As with much black history in Lexington, the story begins with historian Yvonne Giles. She had long worried about the state of the original documents in the clerk’s office as she researched her own family and others. Last April, she was showing the trove to Reinette Jones, a UK Special Collections Librarian, who is trying to build up the center’s collection of African-American history.
Jones was also looking for a relatively small pilot project to test a software program developed by Eric Weig in the Special Collections Research Center. The program, Libscribe, is being used to transcribe the handwritten names and dates into electronic type, and once the transcription is completed, the text can be searched online. This will make it easier for researchers to find and read the names, and there will be less wear and tear on the original documents.

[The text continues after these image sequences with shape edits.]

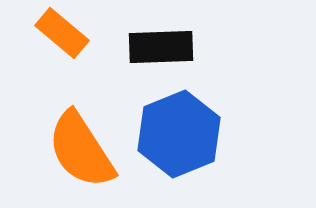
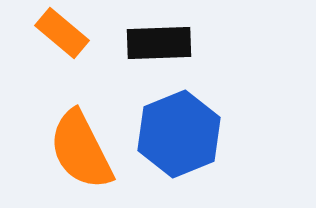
black rectangle: moved 2 px left, 4 px up
orange semicircle: rotated 6 degrees clockwise
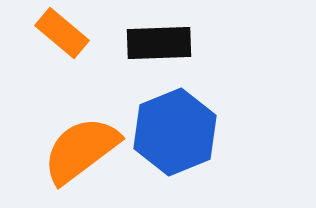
blue hexagon: moved 4 px left, 2 px up
orange semicircle: rotated 80 degrees clockwise
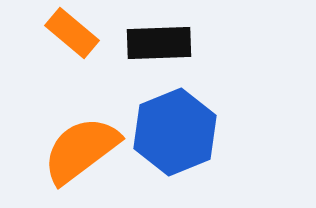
orange rectangle: moved 10 px right
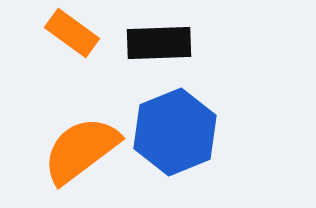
orange rectangle: rotated 4 degrees counterclockwise
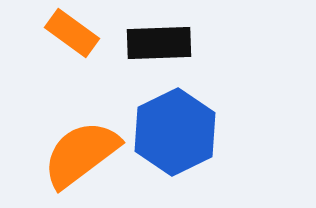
blue hexagon: rotated 4 degrees counterclockwise
orange semicircle: moved 4 px down
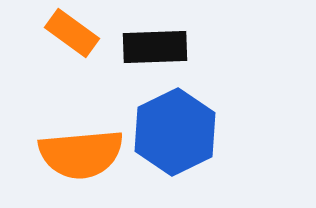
black rectangle: moved 4 px left, 4 px down
orange semicircle: rotated 148 degrees counterclockwise
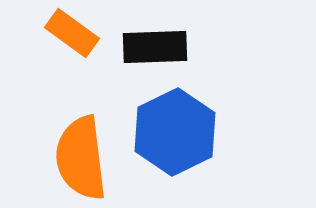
orange semicircle: moved 4 px down; rotated 88 degrees clockwise
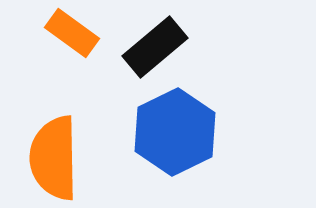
black rectangle: rotated 38 degrees counterclockwise
orange semicircle: moved 27 px left; rotated 6 degrees clockwise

Because of legalized segregation, the marriage registry was kept separate from the white marriage registry, said deputy clerk Shea Brown. In 1958, in the wake of the Supreme Court’s Brown v. Board of Education decision that ended legalized segregation, the Kentucky legislature passed a law to incorporate all government registries, but Fayette County officials did not actually do so until 1968.

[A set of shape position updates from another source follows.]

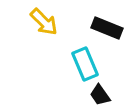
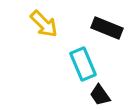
yellow arrow: moved 2 px down
cyan rectangle: moved 2 px left
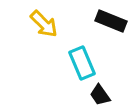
black rectangle: moved 4 px right, 7 px up
cyan rectangle: moved 1 px left, 1 px up
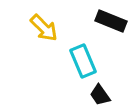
yellow arrow: moved 4 px down
cyan rectangle: moved 1 px right, 2 px up
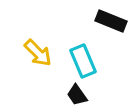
yellow arrow: moved 6 px left, 25 px down
black trapezoid: moved 23 px left
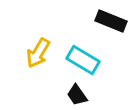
yellow arrow: rotated 76 degrees clockwise
cyan rectangle: moved 1 px up; rotated 36 degrees counterclockwise
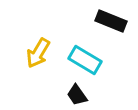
cyan rectangle: moved 2 px right
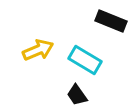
yellow arrow: moved 3 px up; rotated 144 degrees counterclockwise
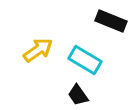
yellow arrow: rotated 12 degrees counterclockwise
black trapezoid: moved 1 px right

Jones noted that the registry is crucial to understanding Kentucky and U.S. history.
“When slaves were brought over here, they got a new name, often that of their owners,” she said. “Each time a slave was sold, they might get a new name, so there’s a break trying to track who is related to who.”
The registry represents the first time that the government recognized slaves as citizens instead of property, Jones said. “African-Americans are being woven into this established system of names, of birth dates, of family ties,” she said. “It’s a huge thing that didn’t exist before.”
Slaves were not named in the U.S. Census prior to the 1870 Census; instead they were listed under the names of their owners. In addition, slave families were frequently broken up when a member was sold; the registry represents the first time marriage was a legal status for black couples. The registry also allowed those who were married as slaves to record the names of witnesses, such as the ministers who married them, to help confirm their status.
As Giles pointed out, marriage allowed former slaves to legally leave their property to spouses or their legal children.
“The legalization of marriage said your children are legitimized and hold legal title to property you leave them,” Giles said. “Otherwise it would have been up for grabs.”
Giles, the primary preserver of the African Cemetery No. 2 on East Seventh Street, has found other valuable information in the “Colored Marriage Registry.”
For example, Humphrey Allen, who is buried in African Cemetery No. 2, recorded his 1840 marriage 26 years later and included the fact that he had fought with the 119th U.S. Colored Troops in the Civil War.
Jones said she’d like to see more collaborations between UK and government agencies, which hold valuable historical collections. She’s already receiving calls about other possible digitization projects.
After centuries of neglect, Kentucky’s black history needs plenty of preservation, she said.
“There are lots of things we don’t have that I know we need,” she said.